It's rather chilly this evening, for some reason."

    "Oh, come now, Jess," said Bob good-naturedly, "don't be too rough on me. Help yourself, by all means. There's no danger of your overdoing it. But I thought there was with me; and that's why I quit. Have yours, and then let's get out the banjo and try over that new quickstep."

    "I've heard," said Jessie in the tones of the oracle, "that drinking alone is a pernicious habit. No, I don't think I feel like playing this evening. If we are going to reform we may as well abandon the evil habit of banjo-playing, too."

    She took up a book and sat in her little willow rocker on the other side of the table. Neither of them spoke for half an hour.

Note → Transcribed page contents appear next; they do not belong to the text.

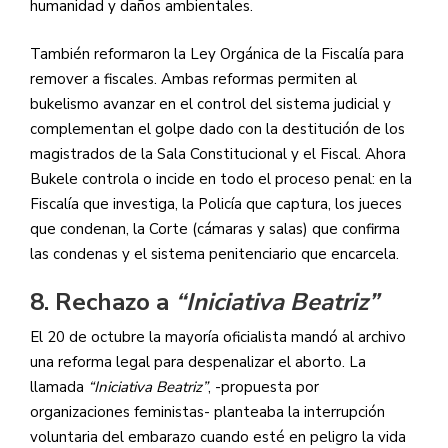
humanidad y daños ambientales.
También reformaron la Ley Orgánica de la Fiscalía para
remover a fiscales. Ambas reformas permiten al
bukelismo avanzar en el control del sistema judicial y
complementan el golpe dado con la destitución de los
magistrados de la Sala Constitucional y el Fiscal. Ahora
Bukele controla o incide en todo el proceso penal: en la
Fiscalía que investiga, la Policía que captura, los jueces
que condenan, la Corte (cámaras y salas) que confirma
las condenas y el sistema penitenciario que encarcela.
8. Rechazo a
“Iniciativa Beatriz”
El 20 de octubre la mayoría oficialista mandó al archivo
una reforma legal para despenalizar el aborto. La
llamada
“Iniciativa Beatriz”
, -propuesta por
organizaciones feministas- planteaba la interrupción
voluntaria del embarazo cuando esté en peligro la vida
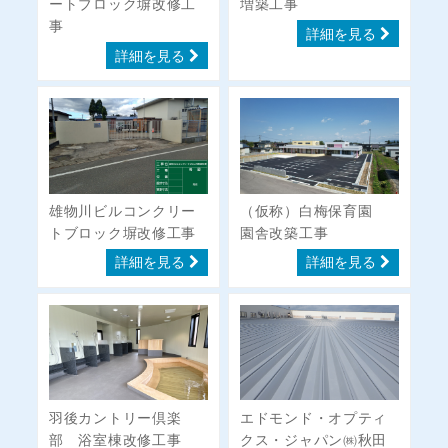
ートブロック塀改修工
増築工事
事
詳細を見る
詳細を見る
雄物川ビルコンクリー
（仮称）白梅保育園
トブロック塀改修工事
園舎改築工事
詳細を見る
詳細を見る
羽後カントリー倶楽
エドモンド・オプティ
部 浴室棟改修工事
クス・ジャパン㈱秋田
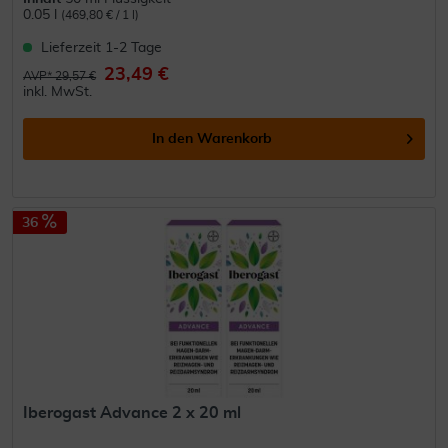
0.05 l
(469,80 € / 1 l)
Lieferzeit 1-2 Tage
23,49 €
AVP* 29,57 €
inkl. MwSt.
In den
Warenkorb
36
Iberogast Advance 2 x 20 ml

    And then Bob laid down his paper and got up with a strange, absent look on his face and went behind her chair and reached over her shoulders, taking her hands in his, and laid his face close to hers.

    In a moment to Jessie the walls of the seine-hung room vanished, and she saw the Sullivan County hills and rills. Bob felt her hands quiver in his as he began the verse from old Omar:

    

    "Come, fill the Cup, and in the Fire of Spring

    The Winter Garment of Repentance fling:

    The Bird of Time has but a little way

    To fly - and Lo! the Bird is on the Wing!"

    

    And then he walked to the table and poured a stiff drink of Scotch into a glass.

    But in that moment a mountain breeze had somehow found its way in and blown away the mist of the false Bohemia.

    Jessie leaped and with one fierce sweep of her hand sent the bottle and glasses crashing to the floor. The same motion of her arm carried it around Bob's neck, where it met its mate and fastened tight.

    "Oh, my God, Bobbie - not that verse - I see now.